Winners are listed in boldface along with the runner-up positions and counts from the final round:

===Best Picture===
1. One Battle After Another (57)
2. Sinners (29)
3. The Secret Agent (27)

===Best Director===
1. Paul Thomas Anderson – One Battle After Another (54)
2. Jafar Panahi – It Was Just an Accident (48)
3. Richard Linklater – Blue Moon / Nouvelle Vague (39)

===Best Actor===
1. Ethan Hawke – Blue Moon (57)
2. Wagner Moura – The Secret Agent (43)
3. Michael B. Jordan – Sinners (36)

===Best Actress===
1. Kathleen Chalfant – Familiar Touch (45)
2. Rose Byrne – If I Had Legs I'd Kick You (39)
3. Renate Reinsve – Sentimental Value (37)

===Best Supporting Actor===
1. Benicio del Toro – One Battle After Another (54)
2. Delroy Lindo – Sinners (37)
3. Stellan Skarsgård – Sentimental Value (30)

===Best Supporting Actress===
1. Teyana Taylor – One Battle After Another (56)
2. Inga Ibsdotter Lilleaas – Sentimental Value (47)
3. Wunmi Mosaku – Sinners (41)

===Best Screenplay===
1. Jafar Panahi – It Was Just an Accident (53)
2. Robert Kaplow – Blue Moon (50)
3. Kleber Mendonça Filho – The Secret Agent (40)

===Best Cinematography===
1. Autumn Durald Arkapaw – Sinners (50)
2. Adolpho Veloso – Train Dreams (36)
3. Michael Bauman – One Battle After Another (29)
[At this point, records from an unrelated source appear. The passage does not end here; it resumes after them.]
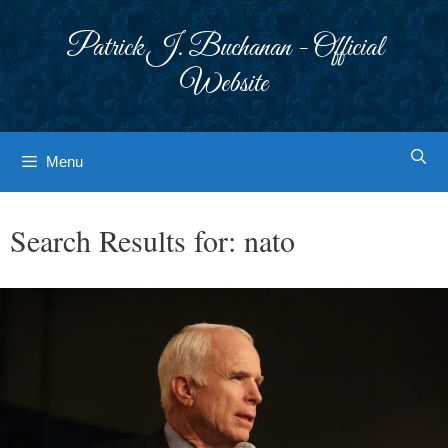
Skip
to
Patrick J. Buchanan - Official
content
Website
Menu
Search Results for:
nato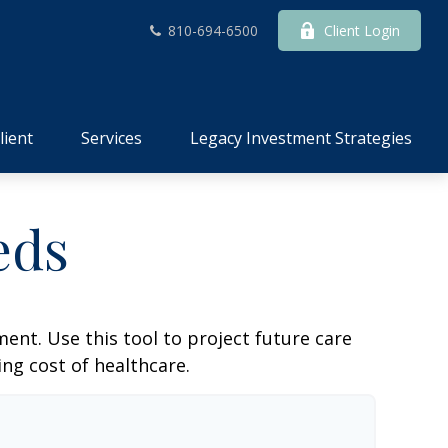
810-694-6500
Client Login
lient
Services
Legacy Investment Strategies
eds
ent. Use this tool to project future care
ng cost of healthcare.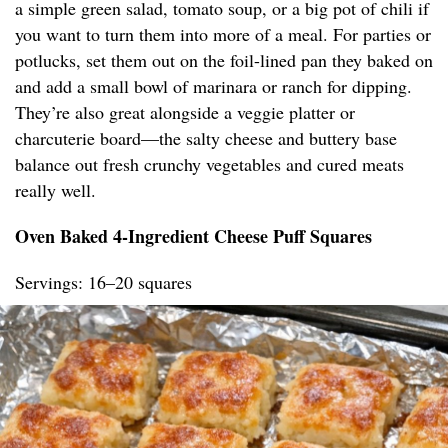
a simple green salad, tomato soup, or a big pot of chili if
you want to turn them into more of a meal. For parties or
potlucks, set them out on the foil-lined pan they baked on
and add a small bowl of marinara or ranch for dipping.
They’re also great alongside a veggie platter or
charcuterie board—the salty cheese and buttery base
balance out fresh crunchy vegetables and cured meats
really well.
Oven Baked 4-Ingredient Cheese Puff Squares
Servings: 16–20 squares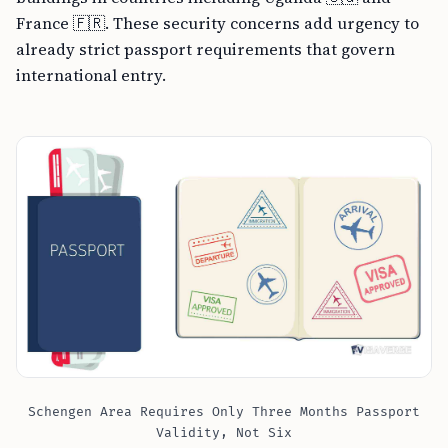
France 🇫🇷. These security concerns add urgency to
already strict passport requirements that govern
international entry.
Schengen Area Requires Only Three Months Passport
Validity, Not Six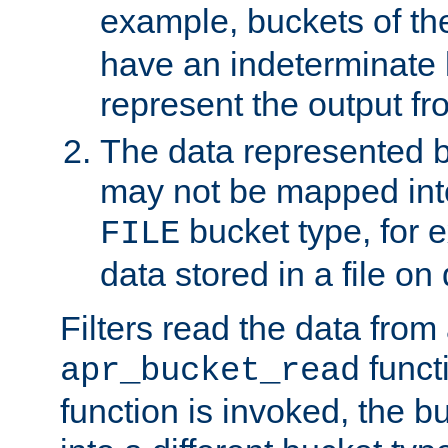
example, buckets of t
have an indeterminate 
represent the output fr
The data represented 
may not be mapped in
bucket type, for 
FILE
data stored in a file on 
Filters read the data from
funct
apr_bucket_read
function is invoked, the 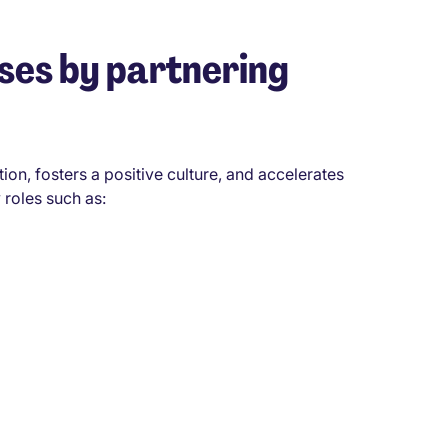
ses by partnering
tion, fosters a positive culture, and accelerates
 roles such as: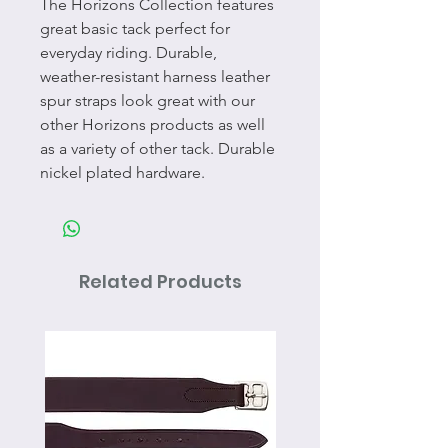
The Horizons Collection features
great basic tack perfect for
everyday riding. Durable,
weather-resistant harness leather
spur straps look great with our
other Horizons products as well
as a variety of other tack. Durable
nickel plated hardware.
Related Products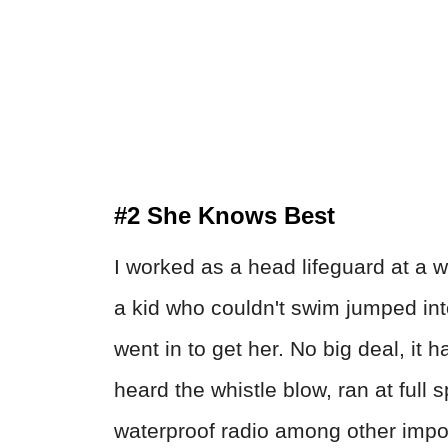
#2 She Knows Best
I worked as a head lifeguard at a 
a kid who couldn't swim jumped int
went in to get her. No big deal, it
heard the whistle blow, ran at full
waterproof radio among other impor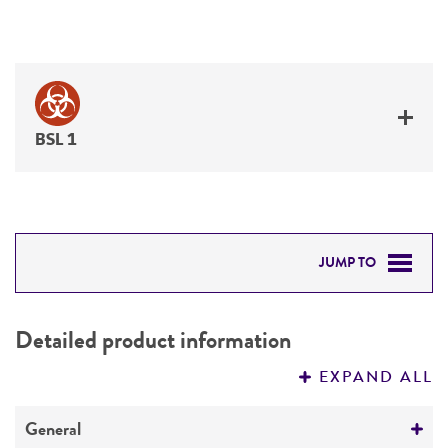
BSL 1
JUMP TO
DETAILED PRODUCT INFORMATION
Detailed product information
PERMITS & RESTRICTIONS
EXPAND ALL
REFERENCES
General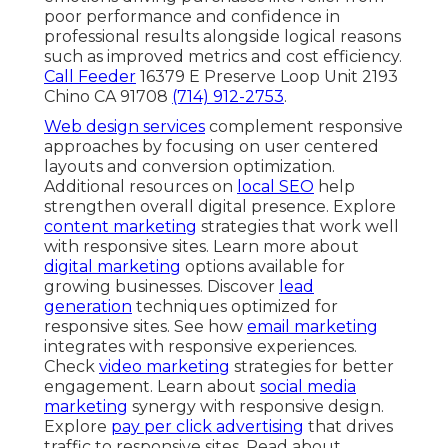
poor performance and confidence in
professional results alongside logical reasons
such as improved metrics and cost efficiency.
Call Feeder
16379 E Preserve Loop Unit 2193
Chino CA 91708
(714) 912-2753
.
Web design services
complement responsive
approaches by focusing on user centered
layouts and conversion optimization.
Additional resources on
local SEO
help
strengthen overall digital presence. Explore
content marketing
strategies that work well
with responsive sites. Learn more about
digital marketing
options available for
growing businesses. Discover
lead
generation
techniques optimized for
responsive sites. See how
email marketing
integrates with responsive experiences.
Check
video marketing
strategies for better
engagement. Learn about
social media
marketing
synergy with responsive design.
Explore
pay per click advertising
that drives
traffic to responsive sites. Read about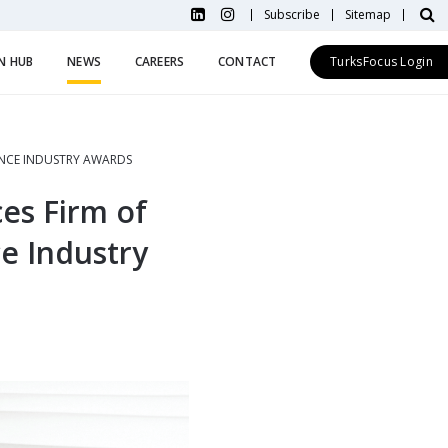
Subscribe
Sitemap
N HUB
NEWS
CAREERS
CONTACT
TurksFocus Login
RANCE INDUSTRY AWARDS
ces Firm of
ce Industry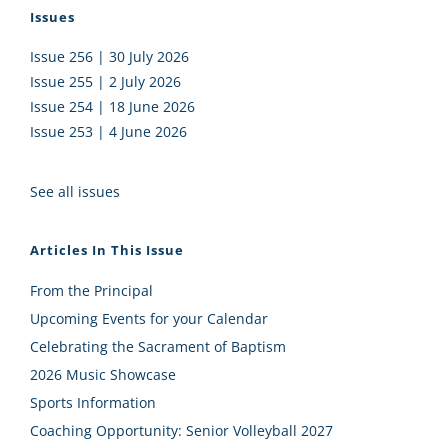
Issues
Issue 256 | 30 July 2026
Issue 255 | 2 July 2026
Issue 254 | 18 June 2026
Issue 253 | 4 June 2026
See all issues
Articles In This Issue
From the Principal
Upcoming Events for your Calendar
Celebrating the Sacrament of Baptism
2026 Music Showcase
Sports Information
Coaching Opportunity: Senior Volleyball 2027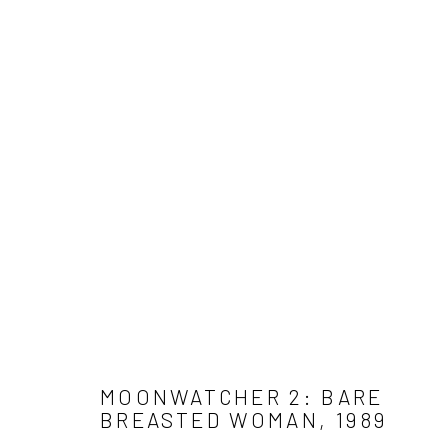
WORK
Get in touch
Gallery representations
Connect 
info@jimamaral.art
Galería Elvira Moreno
Jim Amar
Instituto de Visión
Casa Ama
Olga de 
MOONWATCHER 2: BARE
BREASTED WOMAN
,
1989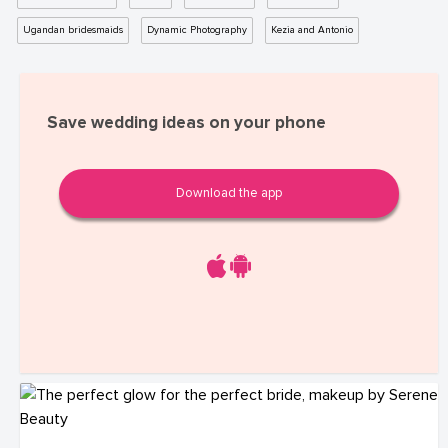
Ugandan bridesmaids
Dynamic Photography
Kezia and Antonio
Save wedding ideas on your phone
Download the app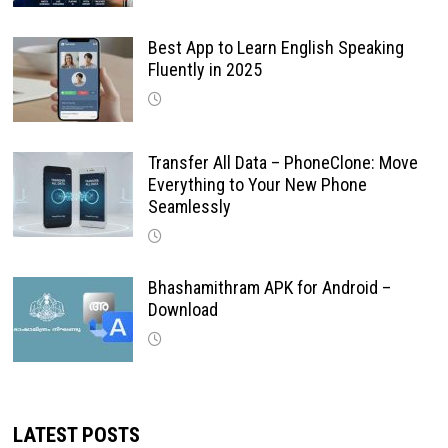
Best App to Learn English Speaking
Fluently in 2025
Transfer All Data – PhoneClone: Move
Everything to Your New Phone
Seamlessly
Bhashamithram APK for Android –
Download
LATEST POSTS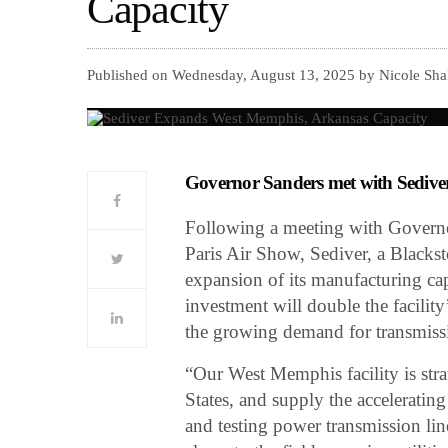
Capacity
Published on Wednesday, August 13, 2025 by Nicole Sha
Governor Sanders met with Sediver 
Following a meeting with Governor
Paris Air Show, Sediver, a Blacks
expansion of its manufacturing ca
investment will double the facility
the growing demand for transmissio
“Our West Memphis facility is stra
States, and supply the accelerati
and testing power transmission line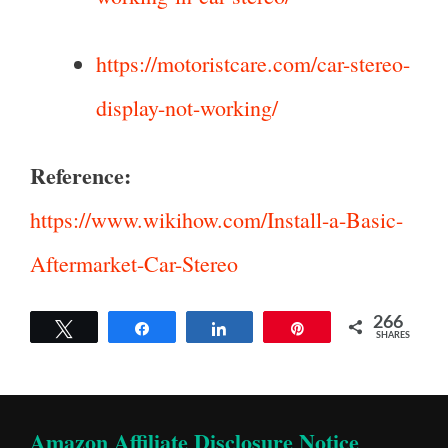
https://motoristcare.com/car-stereo-
display-not-working/
Reference:
https://www.wikihow.com/Install-a-Basic-
Aftermarket-Car-Stereo
266
Tweet
Share
Share
Pin
SHARES
Amazon Affiliate Disclosure Notice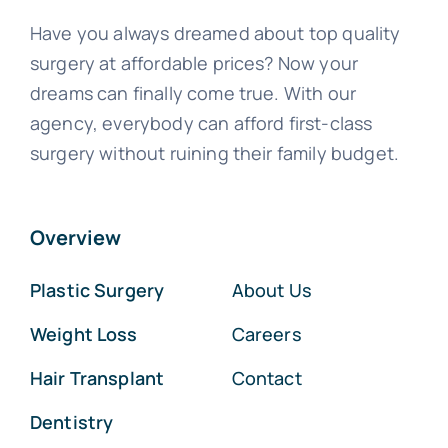
Have you always dreamed about top quality
surgery at affordable prices? Now your
dreams can finally come true. With our
agency, everybody can afford first-class
surgery without ruining their family budget.
Overview
Plastic Surgery
About Us
Weight Loss
Careers
Hair Transplant
Contact
Dentistry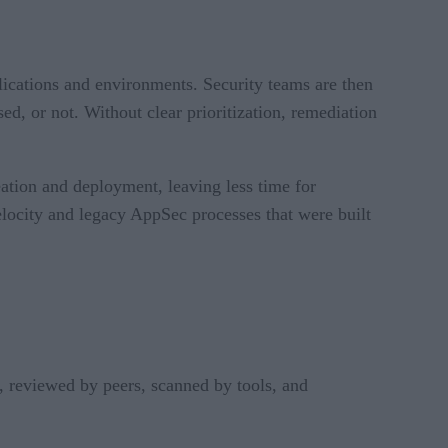
ications and environments. Security teams are then
ed, or not. Without clear prioritization, remediation
ation and deployment, leaving less time for
locity and legacy AppSec processes that were built
, reviewed by peers, scanned by tools, and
===Best Film Not in the English Language===
1. The Secret Agent (58)
2. It Was Just an Accident (57)
3. Sentimental Value (38)

===Best Non-Fiction Film===
1. My Undesirable Friends: Part I — Last Air in Moscow (56)
2. The Perfect Neighbor (22)
3. Orwell: 2+2=5 (18)

===Best Experimental Film===
- Morning Circle (Basma al-Sharif)

===Film Heritage Award===
- Cinema Tropical, "for its tireless efforts to distribute, program and promote Latin American cinema in the U.S."
- The Film Desk, "for releasing key movies from all over the world, in 35 mm prints and on home video, and publishing books that have enriched the public's knowledge of cinema."
- Ken and Flo Jacobs, "an irreplaceable, gravitational center of the American avant-garde, with a shared artistic sensibility that helped define experimental cinema."